• **Task instructions**
Once you have located the line containing "کادر مجرب و" in the material below, return it exactly along with each line after it through the line containing "درایور لنوو".

• **Source data**
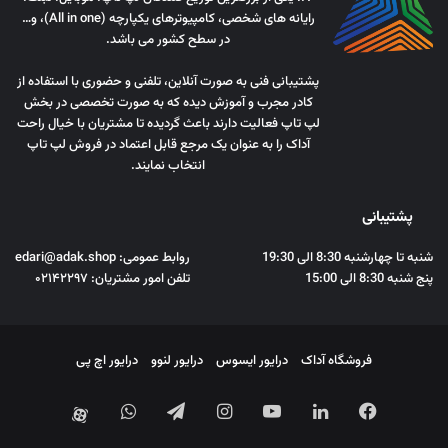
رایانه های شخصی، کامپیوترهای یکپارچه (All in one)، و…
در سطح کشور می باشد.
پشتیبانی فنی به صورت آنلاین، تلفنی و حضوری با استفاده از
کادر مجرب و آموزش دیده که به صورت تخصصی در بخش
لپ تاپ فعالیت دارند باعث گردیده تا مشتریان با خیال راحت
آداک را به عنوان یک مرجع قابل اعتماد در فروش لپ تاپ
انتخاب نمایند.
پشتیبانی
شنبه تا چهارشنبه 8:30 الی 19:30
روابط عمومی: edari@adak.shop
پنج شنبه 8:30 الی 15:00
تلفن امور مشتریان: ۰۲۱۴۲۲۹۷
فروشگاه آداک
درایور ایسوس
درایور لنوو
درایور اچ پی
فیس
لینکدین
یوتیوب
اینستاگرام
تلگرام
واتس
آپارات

• **Solution for this task**
کادر مجرب و آموزش دیده که به صورت تخصصی در بخش
لپ تاپ فعالیت دارند باعث گردیده تا مشتریان با خیال راحت
آداک را به عنوان یک مرجع قابل اعتماد در فروش لپ تاپ
انتخاب نمایند.
پشتیبانی
شنبه تا چهارشنبه 8:30 الی 19:30
روابط عمومی: edari@adak.shop
پنج شنبه 8:30 الی 15:00
تلفن امور مشتریان: ۰۲۱۴۲۲۹۷
فروشگاه آداک
درایور ایسوس
درایور لنوو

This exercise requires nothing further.